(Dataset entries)
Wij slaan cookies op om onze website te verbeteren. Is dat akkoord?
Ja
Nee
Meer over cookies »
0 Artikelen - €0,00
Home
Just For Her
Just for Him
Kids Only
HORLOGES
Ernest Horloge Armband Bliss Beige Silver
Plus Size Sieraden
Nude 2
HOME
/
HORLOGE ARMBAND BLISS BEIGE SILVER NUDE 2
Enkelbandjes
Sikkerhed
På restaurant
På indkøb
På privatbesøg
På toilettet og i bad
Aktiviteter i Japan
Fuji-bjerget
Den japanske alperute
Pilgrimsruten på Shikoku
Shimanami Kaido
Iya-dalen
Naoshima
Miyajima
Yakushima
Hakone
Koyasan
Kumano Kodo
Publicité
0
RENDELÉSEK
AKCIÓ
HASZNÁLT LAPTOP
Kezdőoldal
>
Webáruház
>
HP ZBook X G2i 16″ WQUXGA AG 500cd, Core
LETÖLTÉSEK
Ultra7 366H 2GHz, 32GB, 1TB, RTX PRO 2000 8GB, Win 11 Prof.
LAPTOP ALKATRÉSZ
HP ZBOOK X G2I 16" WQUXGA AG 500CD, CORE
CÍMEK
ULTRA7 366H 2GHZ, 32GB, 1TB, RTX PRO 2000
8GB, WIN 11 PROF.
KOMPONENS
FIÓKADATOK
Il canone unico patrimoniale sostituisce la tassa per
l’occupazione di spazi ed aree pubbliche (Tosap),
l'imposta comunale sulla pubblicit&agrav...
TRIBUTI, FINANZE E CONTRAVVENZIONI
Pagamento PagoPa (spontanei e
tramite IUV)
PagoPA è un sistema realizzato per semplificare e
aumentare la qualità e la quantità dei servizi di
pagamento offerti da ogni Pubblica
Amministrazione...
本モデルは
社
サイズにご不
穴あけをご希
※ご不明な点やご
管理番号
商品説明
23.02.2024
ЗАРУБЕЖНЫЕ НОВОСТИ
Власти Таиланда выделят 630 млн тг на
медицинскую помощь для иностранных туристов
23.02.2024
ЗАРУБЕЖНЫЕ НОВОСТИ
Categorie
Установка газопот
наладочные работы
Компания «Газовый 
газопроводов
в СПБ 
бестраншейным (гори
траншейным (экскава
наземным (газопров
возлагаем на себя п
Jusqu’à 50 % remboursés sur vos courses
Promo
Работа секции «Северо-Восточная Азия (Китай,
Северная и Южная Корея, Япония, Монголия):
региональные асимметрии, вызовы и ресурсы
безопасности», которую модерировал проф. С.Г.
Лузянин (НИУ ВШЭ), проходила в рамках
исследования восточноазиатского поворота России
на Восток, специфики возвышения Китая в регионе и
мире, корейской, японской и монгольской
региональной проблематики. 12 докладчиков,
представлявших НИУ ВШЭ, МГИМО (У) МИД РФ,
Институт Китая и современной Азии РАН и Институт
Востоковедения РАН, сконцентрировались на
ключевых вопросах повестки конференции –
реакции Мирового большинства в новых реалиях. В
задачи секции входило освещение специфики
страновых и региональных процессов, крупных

What you need to do -
All of the entries above should be written out verbatim.

Reply -
Wij slaan cookies op om onze website te verbeteren. Is dat akkoord?
Ja
Nee
Meer over cookies »
0 Artikelen - €0,00
Home
Just For Her
Just for Him
Kids Only
HORLOGES
Ernest Horloge Armband Bliss Beige Silver
Plus Size Sieraden
Nude 2
HOME
/
HORLOGE ARMBAND BLISS BEIGE SILVER NUDE 2
Enkelbandjes
Sikkerhed
På restaurant
På indkøb
På privatbesøg
På toilettet og i bad
Aktiviteter i Japan
Fuji-bjerget
Den japanske alperute
Pilgrimsruten på Shikoku
Shimanami Kaido
Iya-dalen
Naoshima
Miyajima
Yakushima
Hakone
Koyasan
Kumano Kodo
Publicité
0
RENDELÉSEK
AKCIÓ
HASZNÁLT LAPTOP
Kezdőoldal
>
Webáruház
>
HP ZBook X G2i 16″ WQUXGA AG 500cd, Core
LETÖLTÉSEK
Ultra7 366H 2GHz, 32GB, 1TB, RTX PRO 2000 8GB, Win 11 Prof.
LAPTOP ALKATRÉSZ
HP ZBOOK X G2I 16" WQUXGA AG 500CD, CORE
CÍMEK
ULTRA7 366H 2GHZ, 32GB, 1TB, RTX PRO 2000
8GB, WIN 11 PROF.
KOMPONENS
FIÓKADATOK
Il canone unico patrimoniale sostituisce la tassa per
l’occupazione di spazi ed aree pubbliche (Tosap),
l'imposta comunale sulla pubblicit&agrav...
TRIBUTI, FINANZE E CONTRAVVENZIONI
Pagamento PagoPa (spontanei e
tramite IUV)
PagoPA è un sistema realizzato per semplificare e
aumentare la qualità e la quantità dei servizi di
pagamento offerti da ogni Pubblica
Amministrazione...
本モデルは
社
サイズにご不
穴あけをご希
※ご不明な点やご
管理番号
商品説明
23.02.2024
ЗАРУБЕЖНЫЕ НОВОСТИ
Власти Таиланда выделят 630 млн тг на
медицинскую помощь для иностранных туристов
23.02.2024
ЗАРУБЕЖНЫЕ НОВОСТИ
Categorie
Установка газопот
наладочные работы
Компания «Газовый 
газопроводов
в СПБ 
бестраншейным (гори
траншейным (экскава
наземным (газопров
возлагаем на себя п
Jusqu’à 50 % remboursés sur vos courses
Promo
Работа секции «Северо-Восточная Азия (Китай,
Северная и Южная Корея, Япония, Монголия):
региональные асимметрии, вызовы и ресурсы
безопасности», которую модерировал проф. С.Г.
Лузянин (НИУ ВШЭ), проходила в рамках
исследования восточноазиатского поворота России
на Восток, специфики возвышения Китая в регионе и
мире, корейской, японской и монгольской
региональной проблематики. 12 докладчиков,
представлявших НИУ ВШЭ, МГИМО (У) МИД РФ,
Институт Китая и современной Азии РАН и Институт
Востоковедения РАН, сконцентрировались на
ключевых вопросах повестки конференции –
реакции Мирового большинства в новых реалиях. В
задачи секции входило освещение специфики
страновых и региональных процессов, крупных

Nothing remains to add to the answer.